§ **What to do**: Set down every line from the one containing "additional permissions to" through the last line of the records below, exactly as written, and leave out the pictures.

▬▬▬

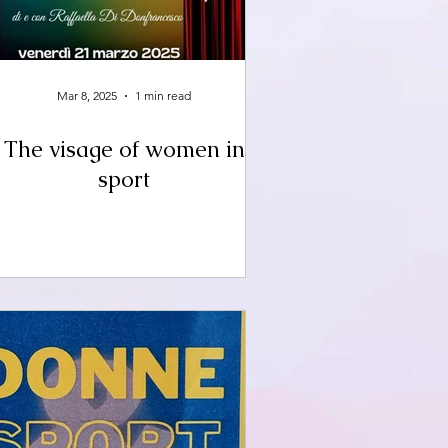
Mar 8, 2025
1 min read
The visage of women in
sport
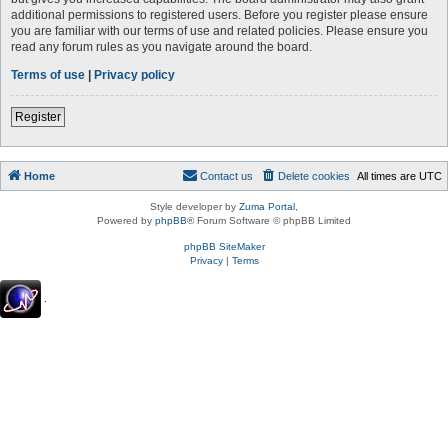
additional permissions to registered users. Before you register please ensure
you are familiar with our terms of use and related policies. Please ensure you
read any forum rules as you navigate around the board.
Terms of use
|
Privacy policy
Register
Home
Contact us
Delete cookies
All times are
UTC
Style developer by
Zuma Portal
,
Powered by
phpBB
® Forum Software © phpBB Limited
phpBB SiteMaker
Privacy
|
Terms
.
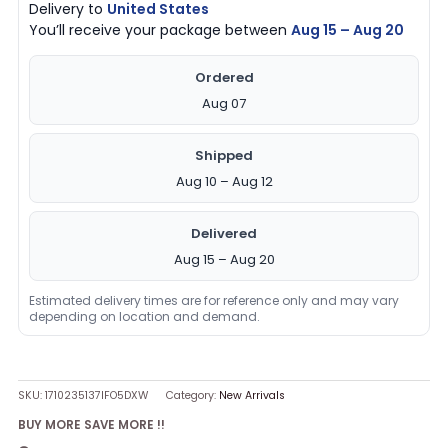
Delivery to
United States
You’ll receive your package between
Aug 15 – Aug 20
Ordered
Aug 07
Shipped
Aug 10 – Aug 12
Delivered
Aug 15 – Aug 20
Estimated delivery times are for reference only and may vary
depending on location and demand.
SKU:
1710235137IFO5DXW
Category:
New Arrivals
BUY MORE SAVE MORE !!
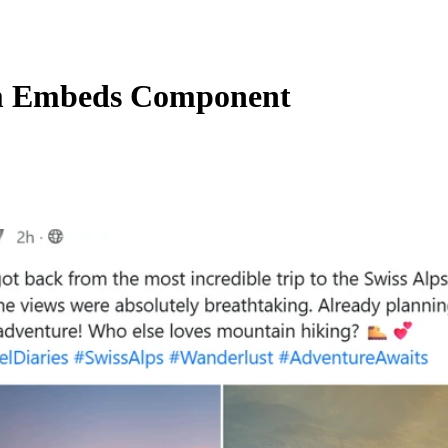
 Embeds Component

▬▬▬

§ **Finished task**:
additional permissions to registered users. Before you register please ensure
you are familiar with our terms of use and related policies. Please ensure you
read any forum rules as you navigate around the board.
Terms of use
|
Privacy policy
Register
Home
Contact us
Delete cookies
All times are
UTC
Style developer by
Zuma Portal
,
Powered by
phpBB
® Forum Software © phpBB Limited
phpBB SiteMaker
Privacy
|
Terms
.
Delivery to
United States
You’ll receive your package between
Aug 15 – Aug 20
Ordered
Aug 07
Shipped
Aug 10 – Aug 12
Delivered
Aug 15 – Aug 20
Estimated delivery times are for reference only and may vary
depending on location and demand.
SKU:
1710235137IFO5DXW
Category:
New Arrivals
BUY MORE SAVE MORE !!
 Embeds Component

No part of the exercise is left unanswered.